Look through the records below, and copy out every line that holds the string "Además".
==== SUPPLIED DATA ====
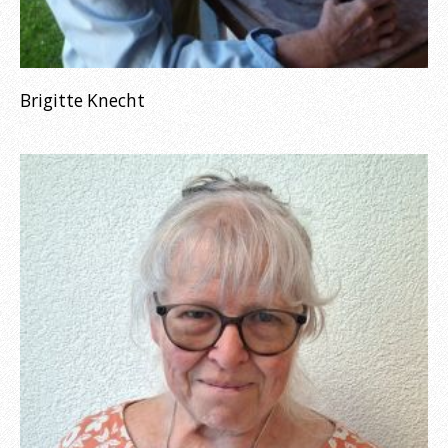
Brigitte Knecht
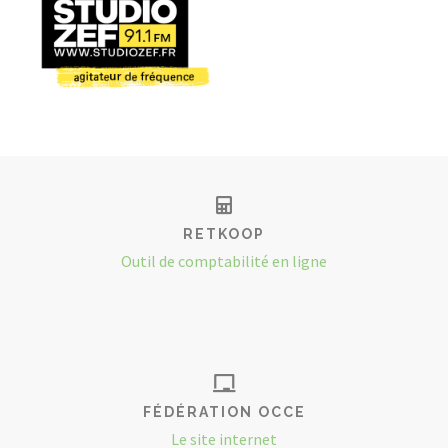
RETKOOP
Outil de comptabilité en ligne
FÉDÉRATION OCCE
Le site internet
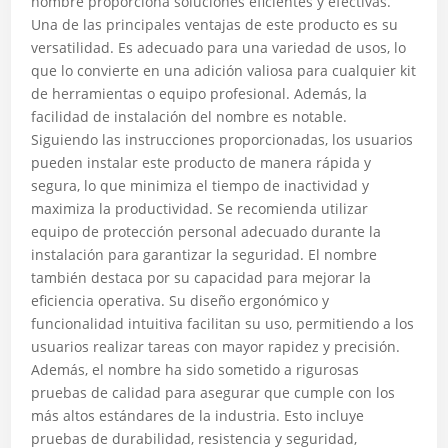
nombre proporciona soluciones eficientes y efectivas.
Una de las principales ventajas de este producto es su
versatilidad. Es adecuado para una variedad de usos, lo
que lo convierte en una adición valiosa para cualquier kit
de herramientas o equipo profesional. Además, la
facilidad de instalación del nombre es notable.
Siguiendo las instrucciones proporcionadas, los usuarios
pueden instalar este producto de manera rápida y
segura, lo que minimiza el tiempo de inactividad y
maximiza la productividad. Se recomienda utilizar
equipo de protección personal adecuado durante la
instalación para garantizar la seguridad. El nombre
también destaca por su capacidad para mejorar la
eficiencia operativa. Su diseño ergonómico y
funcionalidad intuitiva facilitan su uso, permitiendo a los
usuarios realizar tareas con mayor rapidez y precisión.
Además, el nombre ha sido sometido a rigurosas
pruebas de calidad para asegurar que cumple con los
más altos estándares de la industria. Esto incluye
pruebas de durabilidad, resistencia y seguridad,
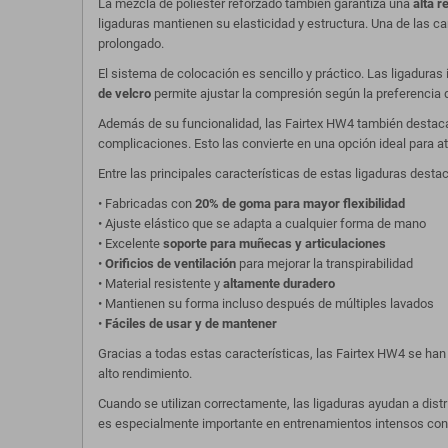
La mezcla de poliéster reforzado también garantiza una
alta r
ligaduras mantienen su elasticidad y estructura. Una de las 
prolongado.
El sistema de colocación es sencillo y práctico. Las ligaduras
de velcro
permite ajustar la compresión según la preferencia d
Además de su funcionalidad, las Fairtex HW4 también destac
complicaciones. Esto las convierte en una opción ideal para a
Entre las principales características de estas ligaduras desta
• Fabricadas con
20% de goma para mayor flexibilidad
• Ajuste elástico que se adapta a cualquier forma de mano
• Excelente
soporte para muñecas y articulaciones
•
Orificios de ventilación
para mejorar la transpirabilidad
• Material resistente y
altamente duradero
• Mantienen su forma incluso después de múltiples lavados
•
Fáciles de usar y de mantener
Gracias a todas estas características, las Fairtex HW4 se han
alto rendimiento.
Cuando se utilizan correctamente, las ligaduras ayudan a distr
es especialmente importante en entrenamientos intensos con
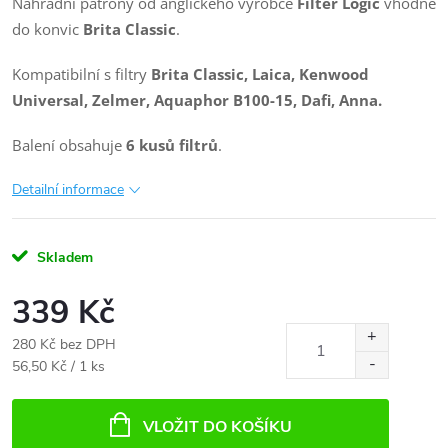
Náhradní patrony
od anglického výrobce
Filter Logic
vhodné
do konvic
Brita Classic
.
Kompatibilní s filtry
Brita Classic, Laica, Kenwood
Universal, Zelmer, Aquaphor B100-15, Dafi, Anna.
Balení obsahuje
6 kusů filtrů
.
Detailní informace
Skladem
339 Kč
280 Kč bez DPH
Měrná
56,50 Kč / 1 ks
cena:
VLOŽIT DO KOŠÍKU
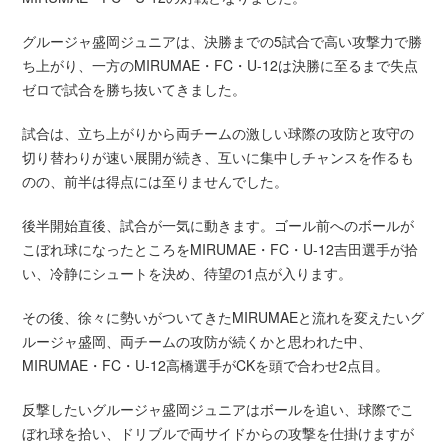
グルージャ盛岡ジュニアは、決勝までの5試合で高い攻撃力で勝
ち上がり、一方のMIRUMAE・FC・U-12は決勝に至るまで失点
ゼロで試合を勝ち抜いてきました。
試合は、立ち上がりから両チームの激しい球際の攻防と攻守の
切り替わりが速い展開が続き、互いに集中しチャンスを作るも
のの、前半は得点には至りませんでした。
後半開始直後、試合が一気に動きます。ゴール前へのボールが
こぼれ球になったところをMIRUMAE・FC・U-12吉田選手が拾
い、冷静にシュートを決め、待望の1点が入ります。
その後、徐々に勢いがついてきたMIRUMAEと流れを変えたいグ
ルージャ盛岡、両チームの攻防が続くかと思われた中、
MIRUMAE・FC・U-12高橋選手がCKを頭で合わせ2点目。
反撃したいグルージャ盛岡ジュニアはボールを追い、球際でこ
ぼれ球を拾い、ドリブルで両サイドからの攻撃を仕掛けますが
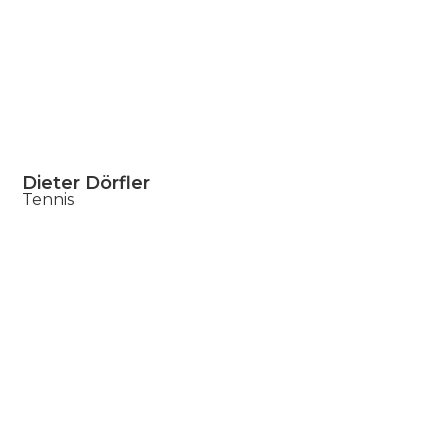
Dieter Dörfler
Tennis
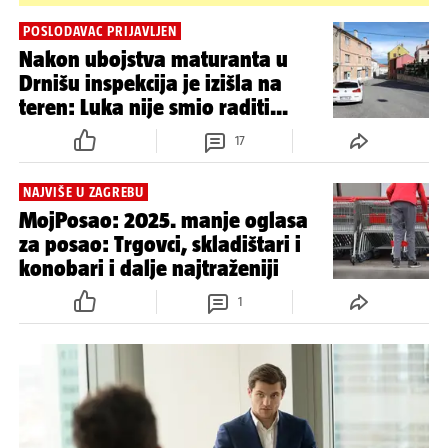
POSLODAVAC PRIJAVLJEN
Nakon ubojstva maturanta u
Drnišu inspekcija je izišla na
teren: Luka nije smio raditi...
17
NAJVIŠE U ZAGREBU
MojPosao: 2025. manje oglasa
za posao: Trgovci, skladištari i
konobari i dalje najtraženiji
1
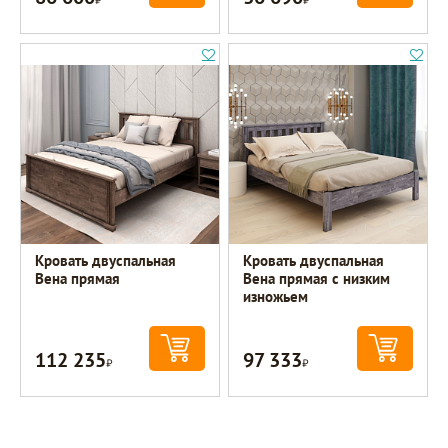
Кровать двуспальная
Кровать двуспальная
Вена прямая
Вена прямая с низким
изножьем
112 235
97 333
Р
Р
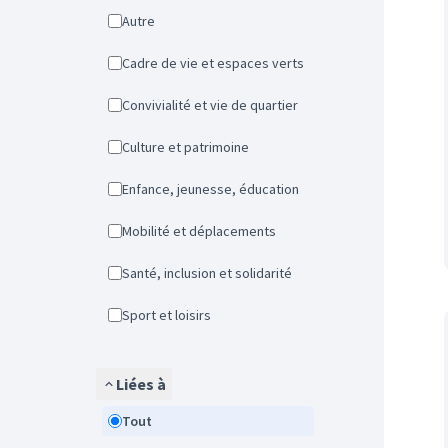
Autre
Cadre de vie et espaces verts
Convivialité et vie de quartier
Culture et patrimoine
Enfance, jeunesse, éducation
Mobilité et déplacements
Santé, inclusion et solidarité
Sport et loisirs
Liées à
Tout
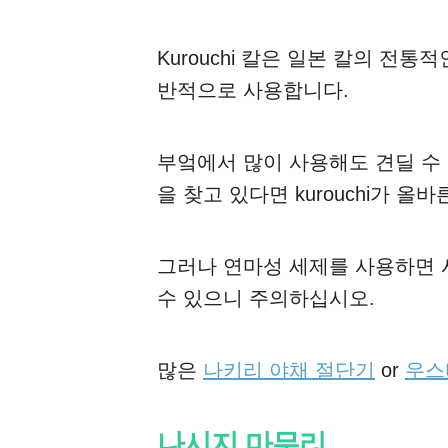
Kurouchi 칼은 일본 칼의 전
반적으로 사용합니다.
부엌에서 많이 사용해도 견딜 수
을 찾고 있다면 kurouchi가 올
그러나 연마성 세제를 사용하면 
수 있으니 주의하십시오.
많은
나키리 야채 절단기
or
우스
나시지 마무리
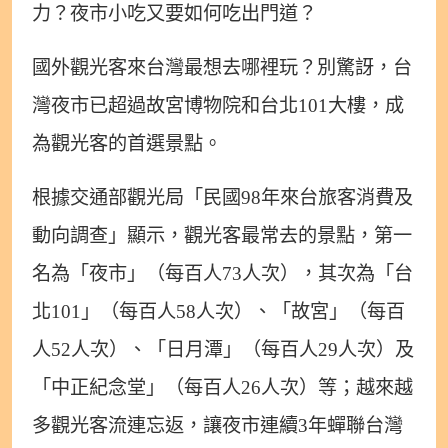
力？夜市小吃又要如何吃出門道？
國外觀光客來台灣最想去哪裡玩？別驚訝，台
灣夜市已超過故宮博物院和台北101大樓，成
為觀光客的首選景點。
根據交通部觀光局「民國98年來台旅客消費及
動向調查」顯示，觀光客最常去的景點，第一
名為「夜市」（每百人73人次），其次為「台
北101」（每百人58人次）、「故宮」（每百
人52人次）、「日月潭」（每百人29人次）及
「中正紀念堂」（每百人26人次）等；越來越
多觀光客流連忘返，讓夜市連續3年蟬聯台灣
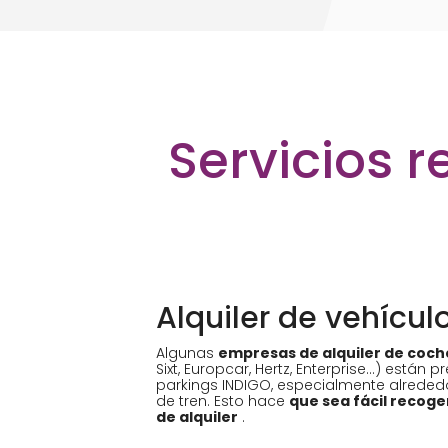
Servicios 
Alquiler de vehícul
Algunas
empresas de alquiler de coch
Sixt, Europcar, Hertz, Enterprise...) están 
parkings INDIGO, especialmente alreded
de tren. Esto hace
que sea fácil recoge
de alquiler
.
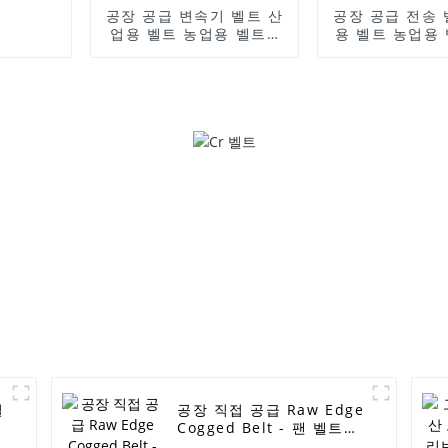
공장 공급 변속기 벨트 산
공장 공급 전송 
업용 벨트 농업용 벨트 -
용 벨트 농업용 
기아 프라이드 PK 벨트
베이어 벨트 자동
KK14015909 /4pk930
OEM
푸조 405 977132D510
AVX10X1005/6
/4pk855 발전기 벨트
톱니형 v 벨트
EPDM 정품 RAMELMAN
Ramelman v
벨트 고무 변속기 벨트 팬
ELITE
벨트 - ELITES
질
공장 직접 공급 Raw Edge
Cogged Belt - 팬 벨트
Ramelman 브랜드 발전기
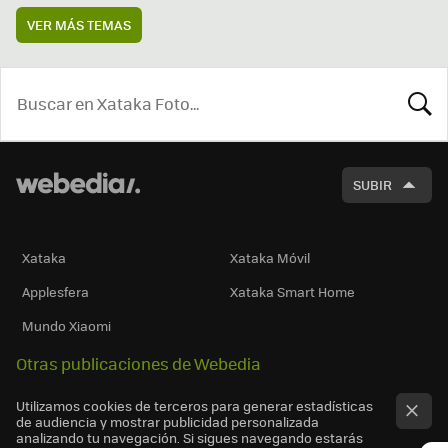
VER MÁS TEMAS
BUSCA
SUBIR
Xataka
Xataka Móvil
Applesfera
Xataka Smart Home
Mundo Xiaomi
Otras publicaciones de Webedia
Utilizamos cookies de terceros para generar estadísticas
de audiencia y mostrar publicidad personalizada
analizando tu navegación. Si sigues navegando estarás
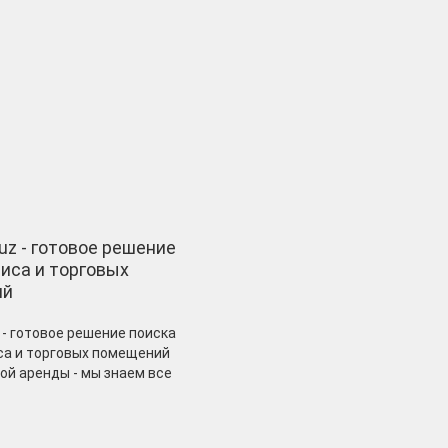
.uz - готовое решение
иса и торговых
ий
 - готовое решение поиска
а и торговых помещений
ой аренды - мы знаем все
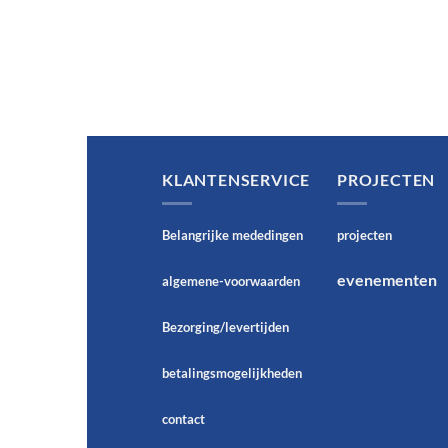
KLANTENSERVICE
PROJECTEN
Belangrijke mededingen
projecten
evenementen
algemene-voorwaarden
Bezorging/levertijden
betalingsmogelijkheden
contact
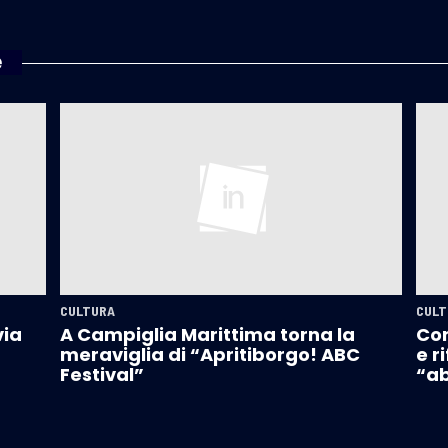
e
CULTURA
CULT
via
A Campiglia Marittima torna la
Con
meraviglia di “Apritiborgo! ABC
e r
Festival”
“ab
====
WORKED SOLUTION:
de herramientas o equipo profesional. Además, la
Además, el nombre ha sido sometido a rigurosas
Además de su funcionalidad, las Fairtex HW4 también destac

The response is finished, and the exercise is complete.